Charter schools: the new segregation?

by David Safier

No question, our traditional public schools suffer from racial, ethnic and economic segregation, too often creating separate-but-unequal schools. It's a huge problem. But charter schools promise to make the problem far worse. That's the dirty little secret about the push for charters. The unstated mission of the conservative "education reform"/"school choice" movement is to create publicly funded, good-to-great schools for students coming from middle class to affluent homes while the rest of the student population attends educational holding tanks which teach them basic skills and little else.

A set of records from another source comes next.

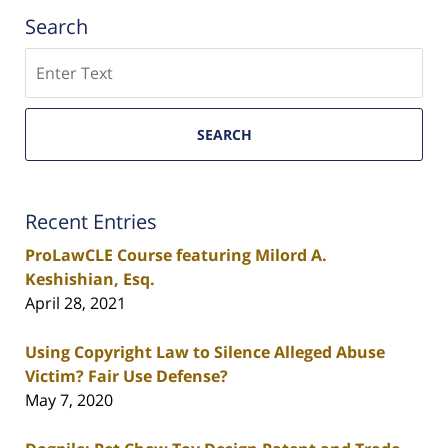
Search
Search
SEARCH
Recent Entries
ProLawCLE Course featuring Milord A.
Keshishian, Esq.
April 28, 2021
Using Copyright Law to Silence Alleged Abuse
Victim? Fair Use Defense?
May 7, 2020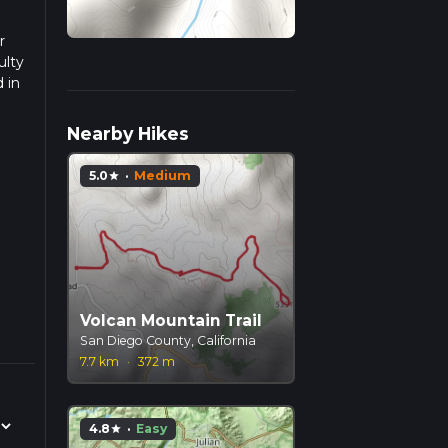
r
ulty
 in
ad
Nearby Hikes
5.0
·
Medium
star
Volcan Mountain Trail
San Diego County, California
7.7 km
·
372 m
4.8
·
Easy
star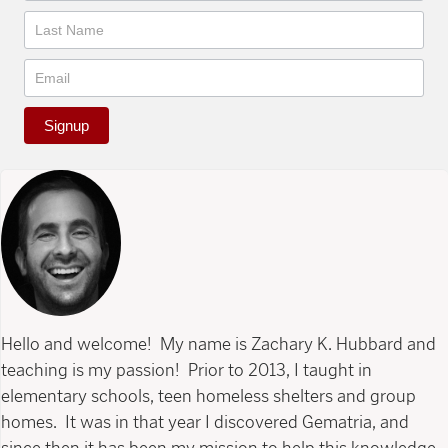
Signup
Hello and welcome! My name is Zachary K. Hubbard and
teaching is my passion! Prior to 2013, I taught in
elementary schools, teen homeless shelters and group
homes. It was in that year I discovered Gematria, and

The poster children for the new charter-segregation movement are two Arizona chains: BASIS, which began in Tucson, and Great Hearts, which began in the Phoenix area. Both offer education which is on par with many private schools, and both situate themselves in mainly white, mainly affluent enclaves. Both are beginning to expand across the country, duplicating the same demographic patterns.

Let's take a look at the demographics of Arizona's BASIS and Great Hearts charters.

Because some of the BASIS schools are new, I haven't been able to find stats on their student makeup. But the original BASIS Tucson is 55% White, 21% Hispanic, 19% Asian, 4% Black and 2% Native American. The second school BASIS created, BASIS Scottsdale, is 64% white, 33% Asian and 3% Hispanic. Though I don't have a demographic breakdown of the newer schools in the Tucson area, I'm confident the BASIS school in Oro Valley and the most recently opened BASIS Tucson North at River Road and Craycroft do not reflect the ethnic diversity of the Tucson area.

Great Hearts has five schools in the general Phoenix area. Four of them are between 85% and 91% White and Asian. The fifth is 68% Black, 16% Hispanic and 12% White. The four predominantly White and Asian schools have state rankings of "A." Teleos Prep, the predominantly Black and Hispanic school, has a "C" rating.

When you build schools in affluent areas and offer no transportation or free-and-reduced lunches, you create segregated schools. This has been done by design by BASIS and Great Hearts. Recently, Great Hearts wanted to open schools in Nashville, Tennessee, but the local school board refused because the plan was to build the schools in affluent areas. Great Hearts President Jay Heiler emphasized his schools' separate-but-unequal philosophy in his response to the refusal.

"In Tennessee it seems like there was more of a focus of bringing diversity into each school, whereas here we try to serve a diversity of communities."

BASIS opened a charter in Washington, DC, this year. I don't have demographic data on the school, but I know its location is in a nice commercial area near the Capitol Mall, and I also know the DC population has become whiter than it once was, so it's very possible the school draws mainly from an affluent sliver of the city's population. And what better way to convince DC power brokers about the wonders of BASIS Schools than to let them send their kids to a tuition-free school with the ethnic and pedagogical characteristics of a pricey private school?

BASIS and Great Hearts will be opening schools in San Antonio, Texas, next year. They haven't chosen their locations yet. Great Hearts is applying to open a school in Dallas the following year.

BASIS and Great Hearts trumpet their educational successes, but neither has attempted to create a school with a heterogeneous population. Their student populations guarantee a high level of success so long as the curriculum is rigorous and the staff is competent. What they have created is more ways to increase segregation in our taxpayer-funded schools.